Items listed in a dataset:
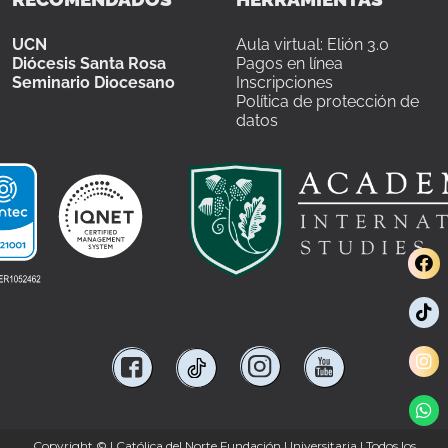
UCN
Aula virtual: Elión 3.0
Diócesis Santa Rosa
Pagos en línea
Seminario Diocesano
Inscripciones
Política de protección de
datos
Copyright ©
| Católica del Norte Fundación Universitaria | Todos los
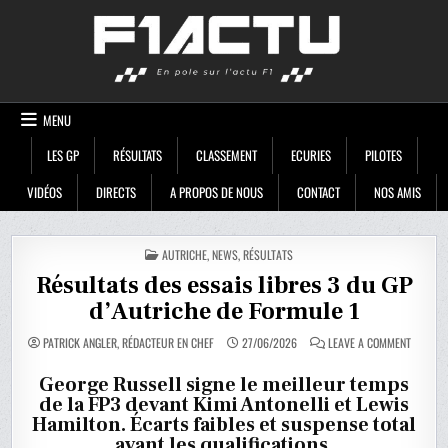
Skip
F1ACTU
to
content
MENU
LES GP
RÉSULTATS
CLASSEMENT
ECURIES
PILOTES
VIDÉOS
DIRECTS
A PROPOS DE NOUS
CONTACT
NOS AMIS
POSTED
AUTRICHE
,
NEWS
,
RÉSULTATS
IN
Résultats des essais libres 3 du GP
d’Autriche de Formule 1
ON
PATRICK ANGLER, RÉDACTEUR EN CHEF
27/06/2026
LEAVE A COMMENT
RÉSULT
DES
ESSAIS
George Russell signe le meilleur temps
LIBRES
de la FP3 devant Kimi Antonelli et Lewis
3
DU
Hamilton. Écarts faibles et suspense total
GP
D’AUTRI
avant les qualifications.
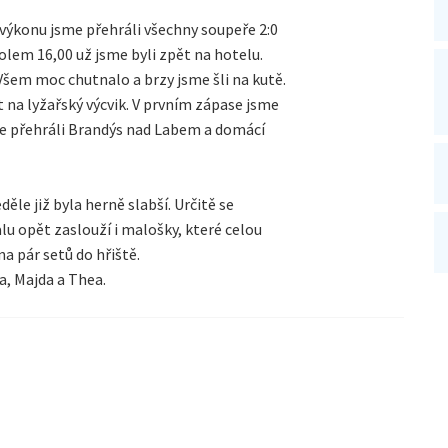
výkonu jsme přehráli všechny soupeře 2:0
olem 16,00 už jsme byli zpět na hotelu.
 Všem moc chutnalo a brzy jsme šli na kutě.
et na lyžařský výcvik. V prvním zápase jsme
me přehráli Brandýs nad Labem a domácí
ěle již byla herně slabší. Určitě se
lu opět zaslouží i malošky, které celou
a pár setů do hřiště.
ja, Majda a Thea.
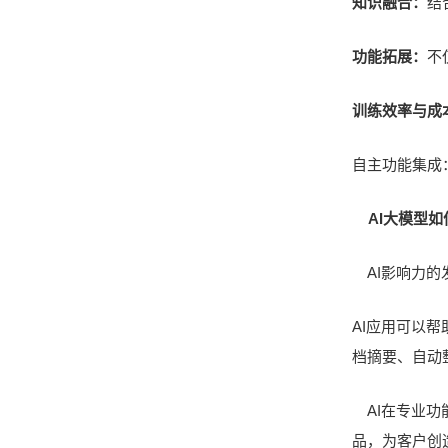
知识融合：
结
功能拓展：
不
训练效率与成
自主功能集成
AI大模型
AI影响力的
AI应用可以
档摘要、自动
AI在专业功
品，为客户创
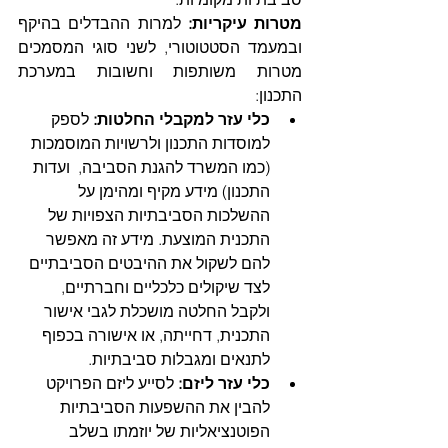
מטרות עיקריות:
 למרות ההבדלים בהיקף 
ובמעמד הסטטוטורי, לשני סוגי המסמכים 
מטרות משותפות וחשובות במערכת 
התכנון:
כלי עזר למקבלי החלטות:
 לספק 
למוסדות התכנון ולרשויות המוסמכות 
(כמו המשרד להגנת הסביבה,  ועדות 
התכנון) מידע מקיף ומהימן על 
ההשלכות הסביבתיות הצפויות של 
התכנית המוצעת. מידע זה מאפשר 
להם לשקול את ההיבטים הסביבתיים 
לצד שיקולים כלכליים וחברתיים, 
ולקבל החלטה מושכלת לגבי אישור 
התכנית, דחייתה, או אישורה בכפוף 
לתנאים ומגבלות סביבתיות.
כלי עזר ליזם:
 לסייע ליזם הפרויקט 
להבין את ההשפעות הסביבתיות 
הפוטנציאליות של יוזמתו בשלב 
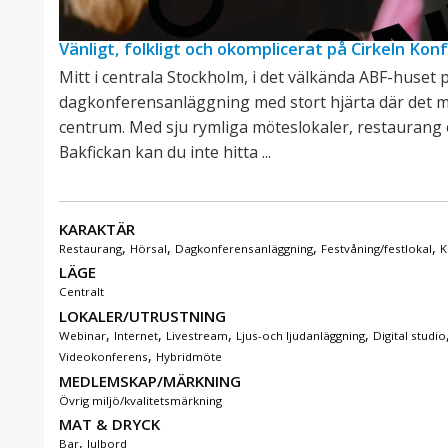
Vänligt, folkligt och okomplicerat på Cirkeln Kon
Mitt i centrala Stockholm, i det välkända ABF-huset 
dagkonferensanläggning med stort hjärta där det mä
centrum. Med sju rymliga möteslokaler, restaurang 
Bakfickan kan du inte hitta ...
KARAKTÄR
,
,
,
,
Restaurang
Hörsal
Dagkonferensanläggning
Festvåning/festlokal
K
LÄGE
Centralt
LOKALER/UTRUSTNING
,
,
,
,
Webinar
Internet
Livestream
Ljus-och ljudanläggning
Digital studio
,
Videokonferens
Hybridmöte
MEDLEMSKAP/MÄRKNING
Övrig miljö/kvalitetsmärkning
MAT & DRYCK
,
Bar
Julbord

PROBLEM REQUIREMENTS
A faithful, word-for-word copy of the records above, pictures left out, is the answer.

RESPONSE AREA
UCN
Aula virtual: Elión 3.0
Diócesis Santa Rosa
Pagos en línea
Seminario Diocesano
Inscripciones
Política de protección de
datos
Copyright ©
| Católica del Norte Fundación Universitaria | Todos los
Skip
F1ACTU
to
content
MENU
LES GP
RÉSULTATS
CLASSEMENT
ECURIES
PILOTES
VIDÉOS
DIRECTS
A PROPOS DE NOUS
CONTACT
NOS AMIS
POSTED
AUTRICHE
,
NEWS
,
RÉSULTATS
IN
Résultats des essais libres 3 du GP
d’Autriche de Formule 1
ON
PATRICK ANGLER, RÉDACTEUR EN CHEF
27/06/2026
LEAVE A COMMENT
RÉSULT
DES
ESSAIS
George Russell signe le meilleur temps
LIBRES
de la FP3 devant Kimi Antonelli et Lewis
3
DU
Hamilton. Écarts faibles et suspense total
GP
D’AUTRI
avant les qualifications.
výkonu jsme přehráli všechny soupeře 2:0
olem 16,00 už jsme byli zpět na hotelu.
 Všem moc chutnalo a brzy jsme šli na kutě.
et na lyžařský výcvik. V prvním zápase jsme
me přehráli Brandýs nad Labem a domácí
ěle již byla herně slabší. Určitě se
lu opět zaslouží i malošky, které celou
a pár setů do hřiště.
ja, Majda a Thea.
知识融合：
结
功能拓展：
不
训练效率与成
自主功能集成
AI大模型
AI影响力的
AI应用可以
档摘要、自动
AI在专业功
品，为客户创
מטרות עיקריות:
 למרות ההבדלים בהיקף 
ובמעמד הסטטוטורי, לשני סוגי המסמכים 
מטרות משותפות וחשובות במערכת 
התכנון:
כלי עזר למקבלי החלטות:
 לספק 
למוסדות התכנון ולרשויות המוסמכות 
(כמו המשרד להגנת הסביבה,  ועדות 
התכנון) מידע מקיף ומהימן על 
ההשלכות הסביבתיות הצפויות של 
התכנית המוצעת. מידע זה מאפשר 
להם לשקול את ההיבטים הסביבתיים 
לצד שיקולים כלכליים וחברתיים, 
ולקבל החלטה מושכלת לגבי אישור 
התכנית, דחייתה, או אישורה בכפוף 
לתנאים ומגבלות סביבתיות.
כלי עזר ליזם:
 לסייע ליזם הפרויקט 
להבין את ההשפעות הסביבתיות 
הפוטנציאליות של יוזמתו בשלב 
Vänligt, folkligt och okomplicerat på Cirkeln Kon
Mitt i centrala Stockholm, i det välkända ABF-huset 
dagkonferensanläggning med stort hjärta där det mä
centrum. Med sju rymliga möteslokaler, restaurang 
Bakfickan kan du inte hitta ...
KARAKTÄR
,
,
,
,
Restaurang
Hörsal
Dagkonferensanläggning
Festvåning/festlokal
K
LÄGE
Centralt
LOKALER/UTRUSTNING
,
,
,
,
Webinar
Internet
Livestream
Ljus-och ljudanläggning
Digital studio
,
Videokonferens
Hybridmöte
MEDLEMSKAP/MÄRKNING
Övrig miljö/kvalitetsmärkning
MAT & DRYCK
,
Bar
Julbord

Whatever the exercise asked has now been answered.